Bert’s Deli, a few blocks from the station, was the obvious destination. Aromas streaming from a new Italian place thirty feet closer snagged him first.
The interior was hard black leather and perforated metal. Milo ordered without looking at the menu. The waiter said, “Sure, Lieutenant Sturgis. You, sir?”
When he left, I said, “You two play boccie together?”
“Better game,” he said. “I tip big, he pays his rent.”
Mushroom and sausage pizza, salad, baked ziti, iced tea, all for two. When I’m with him, I usually don’t eat much. This time I was hungry.
As I picked up my second slice of pizza, he said, “Look at you. Gastric juices stimulated by anything in particular?”
“No breakfast.”
“Huh... let me ask you something: Chelsea being numb about Chet is one thing but the way she made fun of her brother was pretty damn cruel. Is she more than just a dull kid? Actively hated Daddy for a reason?”
I said, “Chet abused her? There’s no evidence of it but I guess anything’s possible.”
“It’s not fun to think about, Alex, but it could explain Braun. What if Mr. Do-Gooder was covering up nasty tendencies. What if he and Chet bonded over them.”
“Chet pimped his own daughter out to Braun?” I pushed my food away.
He said, “Yeah, it’s gross, sorry, but I have to think of everything. Maybe it wasn’t that overt. Just photographs, covert videos. Those assholes love to share, right? What if Felice found out, went nuclear, and decided to take care of business. Phase One was luring hubby’s sicko buddy somewhere with promises of more nasty. Instead of that, Braun got a hired pro who de-faced and de-handed him and dumped what was left in hubby’s personal space. A message to Chet, just like you’ve been saying all along.”

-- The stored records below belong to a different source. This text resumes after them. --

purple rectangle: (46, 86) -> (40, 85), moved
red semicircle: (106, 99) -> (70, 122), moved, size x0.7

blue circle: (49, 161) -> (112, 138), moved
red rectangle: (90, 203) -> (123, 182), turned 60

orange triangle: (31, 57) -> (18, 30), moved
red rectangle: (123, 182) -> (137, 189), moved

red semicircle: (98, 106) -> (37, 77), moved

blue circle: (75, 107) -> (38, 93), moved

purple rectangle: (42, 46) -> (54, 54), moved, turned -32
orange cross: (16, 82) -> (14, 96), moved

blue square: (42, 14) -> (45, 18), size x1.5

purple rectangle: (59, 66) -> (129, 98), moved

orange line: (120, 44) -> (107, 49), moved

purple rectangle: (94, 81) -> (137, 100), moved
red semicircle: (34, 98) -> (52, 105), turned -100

I said, “If so, it didn’t get through to Chet. He didn’t seem the least bit scared.”
“That’s because he was a narcissist, shallow, a psychopath, whatever, couldn’t imagine anyone aggressing against him. Maybe he didn’t even realize it was Braun. Now, if that’s the case and I’m Felice, that would piss me off even more. So I set up Phase Two and take care of the problem once and for all. She’s got the money for a coupla serious contracts. Just told us so.”
“It’s a theory,” I said.
“But not much of one.”
“If you find evidence—”
“Talk about role reversal — lost your appetite?”
“Full.”
“Yeah, sure,” he said. “Here’s a diet idea: the paleo-stress method. Make a hell of an infomercial.”
By five p.m., we were back in his office, checking our messages. Thin gruel for both of us.

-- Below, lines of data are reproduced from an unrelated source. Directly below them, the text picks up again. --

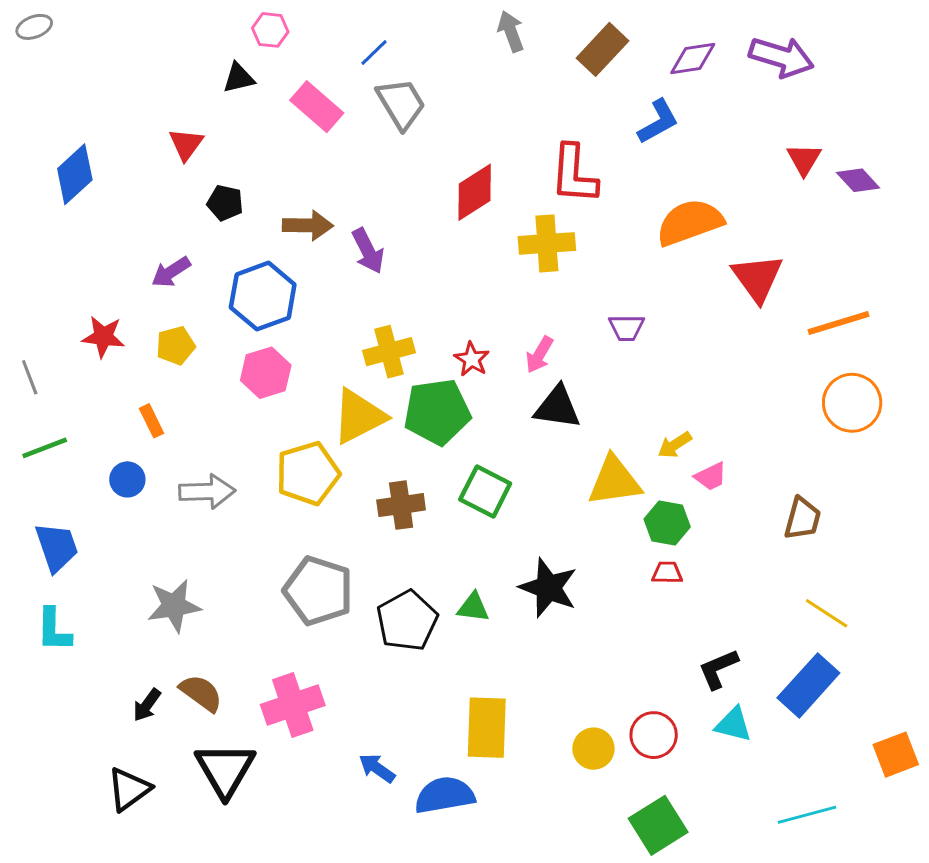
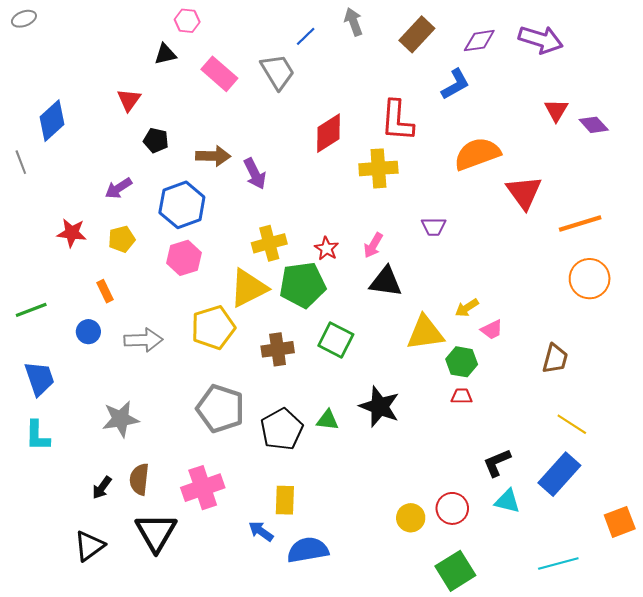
blue line: (374, 52) -> (306, 36), moved
gray line: (30, 377) -> (21, 162), moved
brown semicircle: (201, 693) -> (139, 479), turned -120
yellow rectangle: (487, 728) -> (285, 500), moved, size x0.7

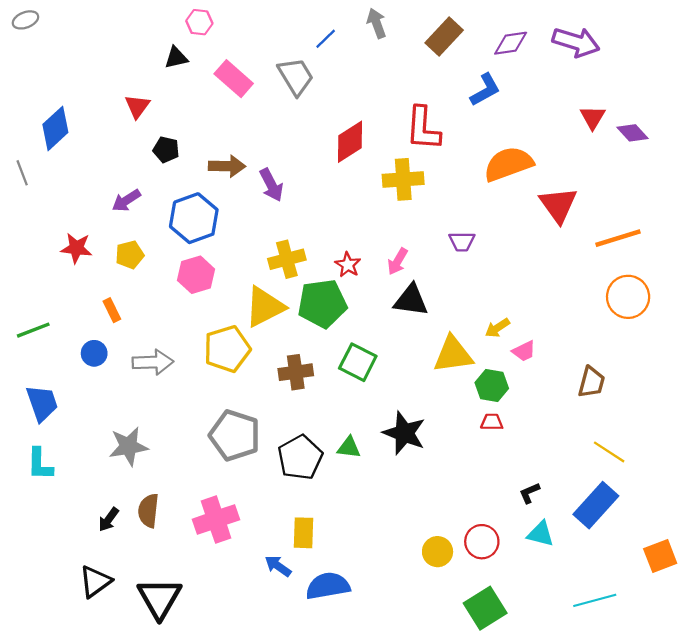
black L-shape: (497, 463) -> (529, 493), size x0.7
black triangle: (156, 532) -> (159, 598), moved

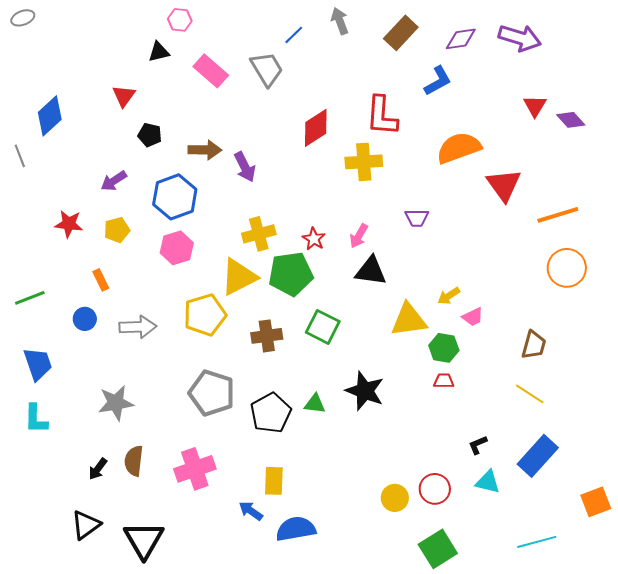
yellow line: (609, 452) -> (530, 394), moved

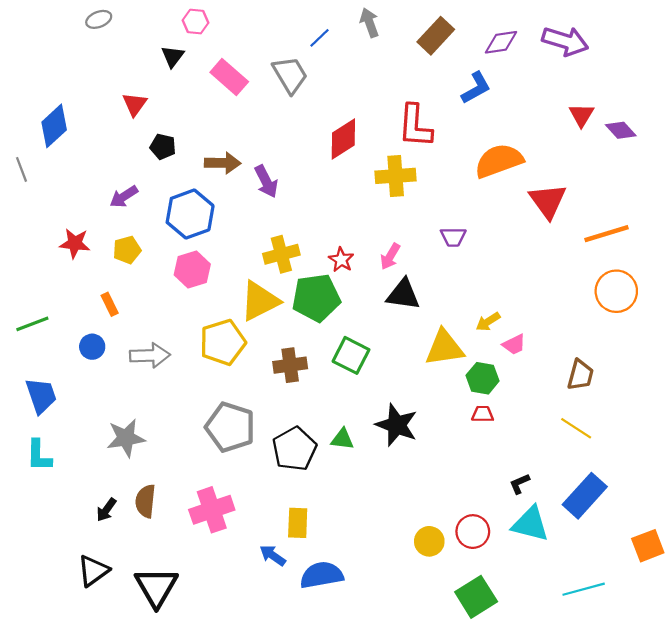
gray ellipse: (23, 18) -> (99, 19), moved
black triangle: (159, 52) -> (173, 56), turned -40
cyan triangle: (488, 482) -> (530, 524), size x1.4

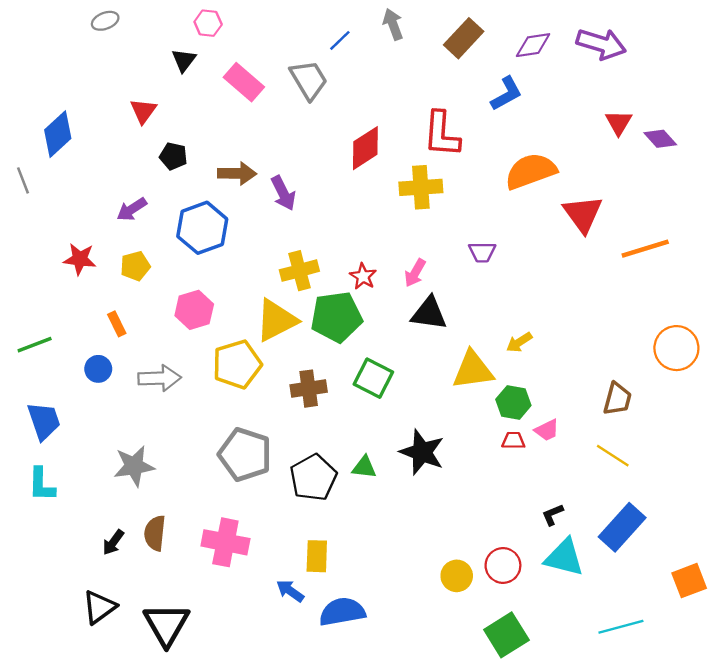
pink hexagon: (192, 269) -> (194, 310), moved
orange circle: (616, 291) -> (676, 348), moved
pink trapezoid: (514, 345) -> (547, 430), moved
pink cross: (212, 510) -> (225, 542), turned 30

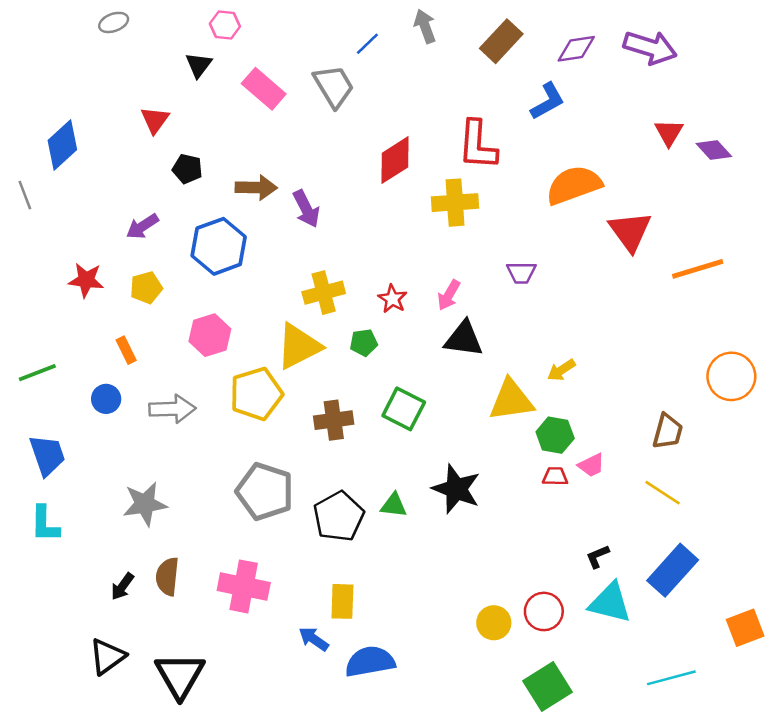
green pentagon: (336, 317) -> (364, 343), size x0.5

He read and cursed and clicked off.
I said, “Waiting for something?”
“I asked Reed to check for life insurance. Nothing for Chet or Felice, though Chet’s company took out a policy on him that pays them if he attempts to ‘sever relations’ prematurely. Wonder if they’ll try to claim. That would be some court battle, huh? Casualty insurance company up against a life insurance company.”

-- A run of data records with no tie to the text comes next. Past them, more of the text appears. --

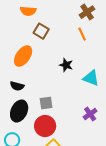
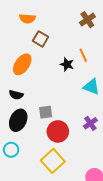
orange line: (82, 34) -> (83, 55), moved
black star: (66, 65) -> (67, 64), moved
red circle: (45, 126) -> (58, 131), moved

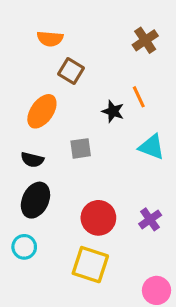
gray square: (46, 112) -> (81, 148), moved
purple cross: (90, 123) -> (150, 219), moved
yellow square: (53, 161) -> (90, 265), turned -30

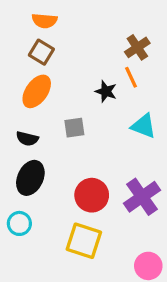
brown cross: (145, 40) -> (137, 47), moved
brown square: (71, 71) -> (41, 52), moved
purple cross: (150, 219) -> (142, 197), size x1.6

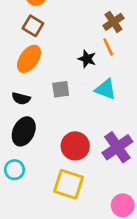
cyan triangle: (144, 126) -> (106, 89), moved

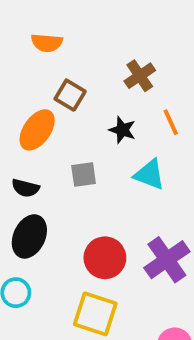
brown cross: (113, 22) -> (140, 76), moved
brown square: (33, 26) -> (70, 95), moved
orange line: (108, 47) -> (171, 122), moved

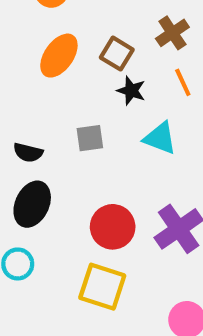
brown cross: (140, 76) -> (172, 33), moved
brown square: (70, 95) -> (117, 54), moved
orange ellipse: (37, 130) -> (59, 56), moved

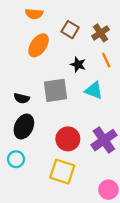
brown square: (117, 54) -> (70, 30), moved
gray square: (90, 138) -> (55, 90), size x1.6

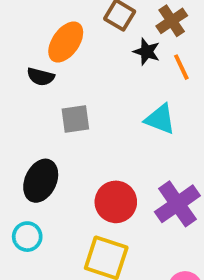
black star: (78, 64) -> (147, 52), moved
gray square: (55, 90) -> (75, 119), moved, size x0.7
black semicircle: (22, 98) -> (41, 77), moved

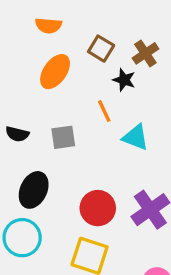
orange line: (181, 67) -> (104, 111), moved
black semicircle: (41, 77) -> (17, 134), moved
cyan circle: (27, 237) -> (22, 238), size x1.5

I said, “Godzilla versus Rodan.”
“More like Hitler versus Stalin.”
At four fifty-five, Raul Biro called to say no video of the Rover had shown up anywhere but he had located the liquor store that had sold Corvin the wine.
“Fancy place, Sunset and La Cienega, transaction was at six thirteen p.m. Owner’s daughter was working the register, she didn’t have to find the receipt to remember him. He asked for something romantic. Same wink-wink deal he gave the motel clerk. She thought he was quote unquote ‘a little slimy.’ He also bought a sandwich, roast beef on rye, they get ’em from a deli on the Strip. Coroner bothers to open him up, they can confirm.”